*Assignment*.
Print each line from the start of the records below up through the line where "stutter. P&M invests in window washing" is found, exactly as given.

[Saved entries]
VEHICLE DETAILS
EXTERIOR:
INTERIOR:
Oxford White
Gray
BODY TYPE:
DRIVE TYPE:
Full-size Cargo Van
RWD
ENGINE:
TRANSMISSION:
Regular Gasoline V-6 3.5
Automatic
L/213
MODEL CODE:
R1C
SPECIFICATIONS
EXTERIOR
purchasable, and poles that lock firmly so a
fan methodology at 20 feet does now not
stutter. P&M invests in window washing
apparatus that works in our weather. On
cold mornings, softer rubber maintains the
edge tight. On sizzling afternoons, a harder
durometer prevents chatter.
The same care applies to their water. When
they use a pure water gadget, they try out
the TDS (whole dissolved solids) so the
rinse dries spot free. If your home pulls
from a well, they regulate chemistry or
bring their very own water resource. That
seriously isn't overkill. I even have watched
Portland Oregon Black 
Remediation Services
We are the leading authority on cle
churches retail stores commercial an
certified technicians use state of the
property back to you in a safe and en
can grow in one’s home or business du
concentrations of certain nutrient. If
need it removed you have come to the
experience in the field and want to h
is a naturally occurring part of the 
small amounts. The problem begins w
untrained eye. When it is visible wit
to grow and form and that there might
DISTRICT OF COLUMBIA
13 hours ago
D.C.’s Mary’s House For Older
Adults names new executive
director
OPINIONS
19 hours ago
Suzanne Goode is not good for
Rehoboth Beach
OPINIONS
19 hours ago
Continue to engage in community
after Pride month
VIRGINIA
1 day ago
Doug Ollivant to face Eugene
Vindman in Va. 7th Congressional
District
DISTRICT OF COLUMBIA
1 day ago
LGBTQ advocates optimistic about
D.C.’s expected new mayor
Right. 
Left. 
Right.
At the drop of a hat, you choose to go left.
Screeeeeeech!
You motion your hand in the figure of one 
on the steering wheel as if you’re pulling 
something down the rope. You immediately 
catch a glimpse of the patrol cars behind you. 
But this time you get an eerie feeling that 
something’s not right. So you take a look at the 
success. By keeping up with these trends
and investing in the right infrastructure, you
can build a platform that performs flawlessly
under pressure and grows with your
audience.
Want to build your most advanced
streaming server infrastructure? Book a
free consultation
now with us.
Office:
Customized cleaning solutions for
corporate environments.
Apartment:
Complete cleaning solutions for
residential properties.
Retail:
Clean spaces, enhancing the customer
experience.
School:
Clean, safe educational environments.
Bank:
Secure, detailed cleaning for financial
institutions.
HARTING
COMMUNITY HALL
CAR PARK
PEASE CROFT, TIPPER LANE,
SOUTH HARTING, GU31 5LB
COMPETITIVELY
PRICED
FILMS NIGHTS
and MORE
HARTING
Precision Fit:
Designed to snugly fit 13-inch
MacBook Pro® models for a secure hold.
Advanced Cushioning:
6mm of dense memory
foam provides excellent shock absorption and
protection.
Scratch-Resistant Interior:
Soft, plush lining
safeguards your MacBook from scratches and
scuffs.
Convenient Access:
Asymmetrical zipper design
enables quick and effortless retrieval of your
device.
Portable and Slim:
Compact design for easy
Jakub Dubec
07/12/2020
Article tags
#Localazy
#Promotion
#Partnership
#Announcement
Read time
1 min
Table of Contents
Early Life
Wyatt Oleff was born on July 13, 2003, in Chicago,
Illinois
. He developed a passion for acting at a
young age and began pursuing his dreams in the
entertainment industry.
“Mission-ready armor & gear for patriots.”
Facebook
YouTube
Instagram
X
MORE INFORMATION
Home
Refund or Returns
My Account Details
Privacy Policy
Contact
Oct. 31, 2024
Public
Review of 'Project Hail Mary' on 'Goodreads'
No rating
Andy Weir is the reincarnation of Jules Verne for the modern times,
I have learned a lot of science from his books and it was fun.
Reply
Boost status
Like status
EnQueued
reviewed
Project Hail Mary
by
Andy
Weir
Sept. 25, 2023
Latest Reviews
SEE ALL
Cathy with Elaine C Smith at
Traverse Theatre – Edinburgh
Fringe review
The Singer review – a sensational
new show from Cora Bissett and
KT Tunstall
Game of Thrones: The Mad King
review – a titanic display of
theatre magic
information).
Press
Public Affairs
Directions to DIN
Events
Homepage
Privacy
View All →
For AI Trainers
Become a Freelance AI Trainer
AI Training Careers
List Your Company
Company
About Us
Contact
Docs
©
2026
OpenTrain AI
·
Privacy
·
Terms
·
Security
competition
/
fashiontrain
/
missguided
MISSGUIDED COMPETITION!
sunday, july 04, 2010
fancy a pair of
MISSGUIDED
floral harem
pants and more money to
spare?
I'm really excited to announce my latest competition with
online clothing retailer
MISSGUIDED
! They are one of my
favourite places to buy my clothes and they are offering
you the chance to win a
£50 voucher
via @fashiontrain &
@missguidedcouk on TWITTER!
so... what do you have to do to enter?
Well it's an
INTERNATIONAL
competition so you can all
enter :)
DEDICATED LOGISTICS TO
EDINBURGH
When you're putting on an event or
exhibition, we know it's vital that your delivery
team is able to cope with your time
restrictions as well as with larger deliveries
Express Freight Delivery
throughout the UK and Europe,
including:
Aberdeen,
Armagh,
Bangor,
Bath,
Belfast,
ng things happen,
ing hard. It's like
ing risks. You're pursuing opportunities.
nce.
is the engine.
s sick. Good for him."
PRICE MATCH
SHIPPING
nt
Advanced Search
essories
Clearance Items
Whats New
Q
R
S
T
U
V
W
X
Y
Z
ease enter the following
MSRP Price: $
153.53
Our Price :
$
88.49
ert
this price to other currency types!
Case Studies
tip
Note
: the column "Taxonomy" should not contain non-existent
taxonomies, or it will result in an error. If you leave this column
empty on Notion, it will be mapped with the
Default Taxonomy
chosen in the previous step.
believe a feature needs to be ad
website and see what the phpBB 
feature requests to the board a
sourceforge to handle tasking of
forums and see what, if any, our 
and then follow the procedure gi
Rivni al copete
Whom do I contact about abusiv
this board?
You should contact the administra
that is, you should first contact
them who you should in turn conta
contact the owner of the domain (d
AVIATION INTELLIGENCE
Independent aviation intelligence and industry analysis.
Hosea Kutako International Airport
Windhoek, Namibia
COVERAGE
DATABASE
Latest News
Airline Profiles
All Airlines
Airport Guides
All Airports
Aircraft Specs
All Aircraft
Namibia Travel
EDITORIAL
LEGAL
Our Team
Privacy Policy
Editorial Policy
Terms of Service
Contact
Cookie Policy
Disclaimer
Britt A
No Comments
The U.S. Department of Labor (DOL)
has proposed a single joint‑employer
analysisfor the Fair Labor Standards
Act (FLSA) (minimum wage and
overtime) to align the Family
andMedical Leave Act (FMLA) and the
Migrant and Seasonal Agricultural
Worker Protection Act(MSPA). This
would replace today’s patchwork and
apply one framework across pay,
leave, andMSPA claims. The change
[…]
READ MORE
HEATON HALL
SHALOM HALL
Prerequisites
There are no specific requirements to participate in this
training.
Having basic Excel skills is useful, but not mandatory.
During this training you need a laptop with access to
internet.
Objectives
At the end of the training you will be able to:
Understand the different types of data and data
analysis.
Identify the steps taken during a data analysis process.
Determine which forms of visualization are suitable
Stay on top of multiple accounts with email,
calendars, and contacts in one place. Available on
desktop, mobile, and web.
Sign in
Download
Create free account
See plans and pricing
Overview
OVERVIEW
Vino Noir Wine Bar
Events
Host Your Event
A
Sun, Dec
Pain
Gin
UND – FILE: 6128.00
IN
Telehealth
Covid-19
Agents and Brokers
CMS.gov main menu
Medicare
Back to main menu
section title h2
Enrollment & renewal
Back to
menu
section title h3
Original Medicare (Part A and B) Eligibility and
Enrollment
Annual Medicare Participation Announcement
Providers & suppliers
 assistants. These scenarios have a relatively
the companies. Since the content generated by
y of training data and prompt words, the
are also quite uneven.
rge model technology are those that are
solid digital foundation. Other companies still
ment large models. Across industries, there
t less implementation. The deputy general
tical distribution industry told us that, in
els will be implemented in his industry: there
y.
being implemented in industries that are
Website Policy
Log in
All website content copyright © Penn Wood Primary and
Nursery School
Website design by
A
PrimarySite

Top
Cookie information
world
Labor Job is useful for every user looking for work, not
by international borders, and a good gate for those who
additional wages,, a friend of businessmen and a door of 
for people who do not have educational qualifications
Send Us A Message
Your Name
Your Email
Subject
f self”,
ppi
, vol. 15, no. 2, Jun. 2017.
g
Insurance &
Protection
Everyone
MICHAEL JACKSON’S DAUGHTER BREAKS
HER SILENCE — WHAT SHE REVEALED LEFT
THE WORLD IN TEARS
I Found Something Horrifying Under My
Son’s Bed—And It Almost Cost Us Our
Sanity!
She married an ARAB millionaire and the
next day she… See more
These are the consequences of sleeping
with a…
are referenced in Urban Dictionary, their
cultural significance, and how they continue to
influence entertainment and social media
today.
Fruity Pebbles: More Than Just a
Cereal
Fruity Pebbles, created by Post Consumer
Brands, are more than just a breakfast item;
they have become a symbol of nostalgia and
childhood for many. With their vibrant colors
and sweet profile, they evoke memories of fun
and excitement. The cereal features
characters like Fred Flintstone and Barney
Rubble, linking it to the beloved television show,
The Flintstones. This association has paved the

*Written reply*.
VEHICLE DETAILS
EXTERIOR:
INTERIOR:
Oxford White
Gray
BODY TYPE:
DRIVE TYPE:
Full-size Cargo Van
RWD
ENGINE:
TRANSMISSION:
Regular Gasoline V-6 3.5
Automatic
L/213
MODEL CODE:
R1C
SPECIFICATIONS
EXTERIOR
purchasable, and poles that lock firmly so a
fan methodology at 20 feet does now not
stutter. P&M invests in window washing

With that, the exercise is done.